On-device capture engine (Android)
- Reads incoming bank SMS & app notifications via background isolates + a NotificationListenerService foreground service — resilient to reboot and to the app being killed.
- Local privacy gate runs before any network call: allow-list match on sender-id / package-id plus an OTP-exclusion and money-signal heuristic (unit-tested).
- Time-independent FNV-1a content-hash dedup, reserved before the network call, absorbs OS message replays and listener re-binds so each message captures exactly once.

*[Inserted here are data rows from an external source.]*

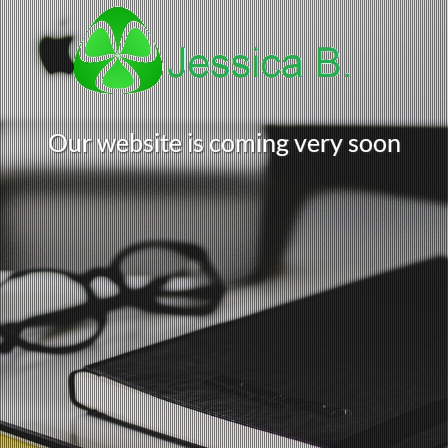
O
u
r
w
e
b
s
i
t
e
i
s
c
o
m
i
n
g
v
e
r
y
s
o
o
n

- Offline raw-capture queue drained by WorkManager on reconnect, with a visible 'detecting…' placeholder upgraded in place; a server-flag mirror drops messages even from a still-bound receiver.

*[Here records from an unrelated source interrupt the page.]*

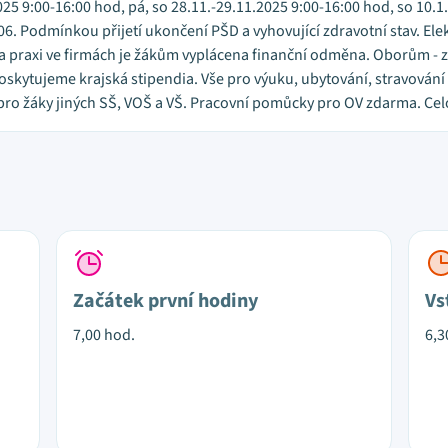
5 9:00-16:00 hod, pá, so 28.11.-29.11.2025 9:00-16:00 hod, so 10.1.
. Podmínkou přijetí ukončení PŠD a vyhovující zdravotní stav. Elekt
a praxi ve firmách je žákům vyplácena finanční odměna. Oborům - z
skytujeme krajská stipendia. Vše pro výuku, ubytování, stravování 
o žáky jiných SŠ, VOŠ a VŠ. Pracovní pomůcky pro OV zdarma. Celož
Začátek první hodiny
Vs
7,00 hod.
6,3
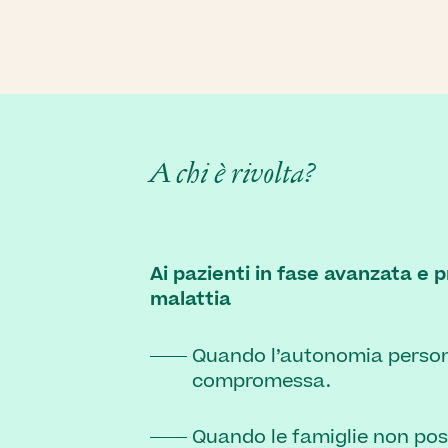
A chi è rivolta?
Ai pazienti in fase avanzata e p
malattia
Quando l’autonomia person
compromessa.
Quando le famiglie non pos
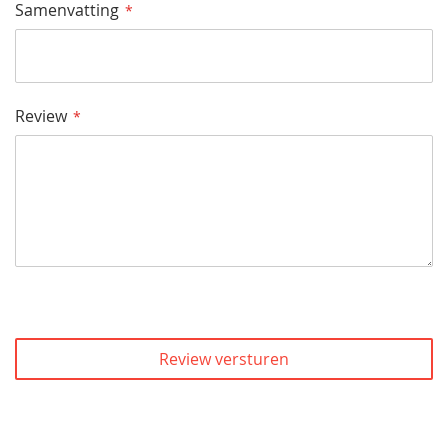
Samenvatting
Review
Review versturen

- Bank coverage ships without an app release — the allow-list is served from the backend, cached with a TTL, and grown from anonymized, digit-redacted 'unknown sender' telemetry.
Data & persistence architecture
- PostgreSQL is the durable system of record; Redis holds atomic real-time daily totals (HINCRBYFLOAT, O(1) write cost); MongoDB stores promoted daily/monthly snapshot documents.
- Reduced analytical queries from scanning unbounded transaction histories (O(T)) to aggregating a bounded set of daily snapshots (O(D)) — powering AI, dashboards, forecasting, and rule evaluation.
- Every read model is deterministically reconstructable from PostgreSQL; Redis holds only caches, counters, tokens, or rebuildable snapshots.
- TPH inheritance for Transactions (Income/Expense) and Financial Rules (SavingGoal / MinimumBalance / ExpenseLimit) via EF Core discriminator columns.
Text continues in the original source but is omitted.